ASSIGNMENT: Without any pictures, the records below should be reproduced exactly.
__________
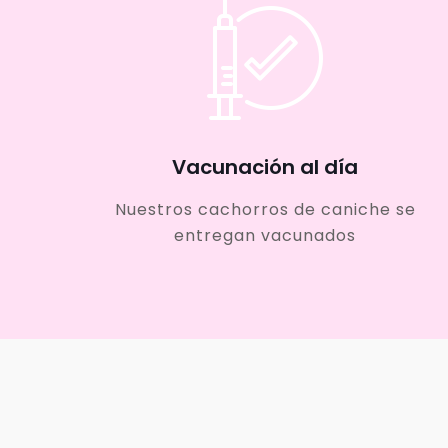
Vacunación al día
Nuestros cachorros de caniche se
entregan vacunados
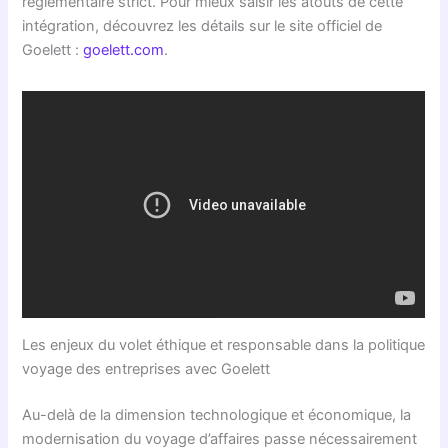
réglementaire strict. Pour mieux saisir les atouts de cette
intégration, découvrez les détails sur le site officiel de
Goelett :
goelett.com
.
Les enjeux du volet éthique et responsable dans la politique
voyage des entreprises avec Goelett
Au-delà de la dimension technologique et économique, la
modernisation du voyage d’affaires passe nécessairement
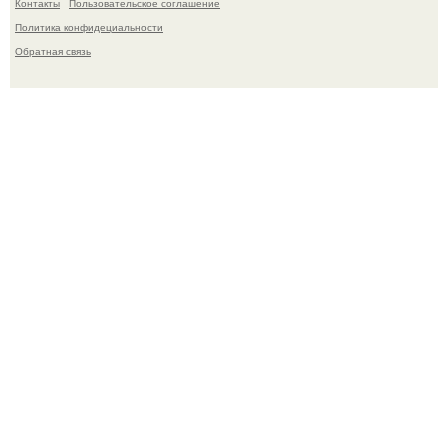
Контакты
Пользовательское соглашение
Политика конфидециальности
Обратная связь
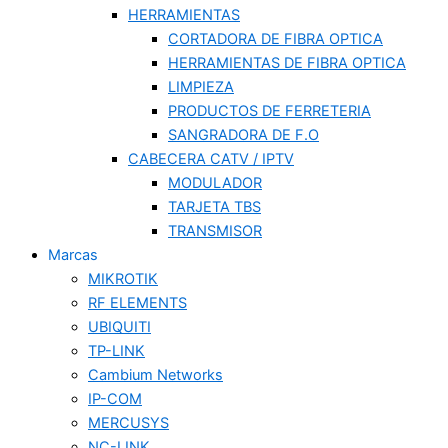
HERRAMIENTAS
CORTADORA DE FIBRA OPTICA
HERRAMIENTAS DE FIBRA OPTICA
LIMPIEZA
PRODUCTOS DE FERRETERIA
SANGRADORA DE F.O
CABECERA CATV / IPTV
MODULADOR
TARJETA TBS
TRANSMISOR
Marcas
MIKROTIK
RF ELEMENTS
UBIQUITI
TP-LINK
Cambium Networks
IP-COM
MERCUSYS
NC-LINK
__________
SOLVED PROBLEM:
Vacunación al día
Nuestros cachorros de caniche se
entregan vacunados
réglementaire strict. Pour mieux saisir les atouts de cette
intégration, découvrez les détails sur le site officiel de
Goelett :
goelett.com
.
Les enjeux du volet éthique et responsable dans la politique
voyage des entreprises avec Goelett
Au-delà de la dimension technologique et économique, la
modernisation du voyage d’affaires passe nécessairement
Контакты
Пользовательское соглашение
Политика конфидециальности
Обратная связь
HERRAMIENTAS
CORTADORA DE FIBRA OPTICA
HERRAMIENTAS DE FIBRA OPTICA
LIMPIEZA
PRODUCTOS DE FERRETERIA
SANGRADORA DE F.O
CABECERA CATV / IPTV
MODULADOR
TARJETA TBS
TRANSMISOR
Marcas
MIKROTIK
RF ELEMENTS
UBIQUITI
TP-LINK
Cambium Networks
IP-COM
MERCUSYS
NC-LINK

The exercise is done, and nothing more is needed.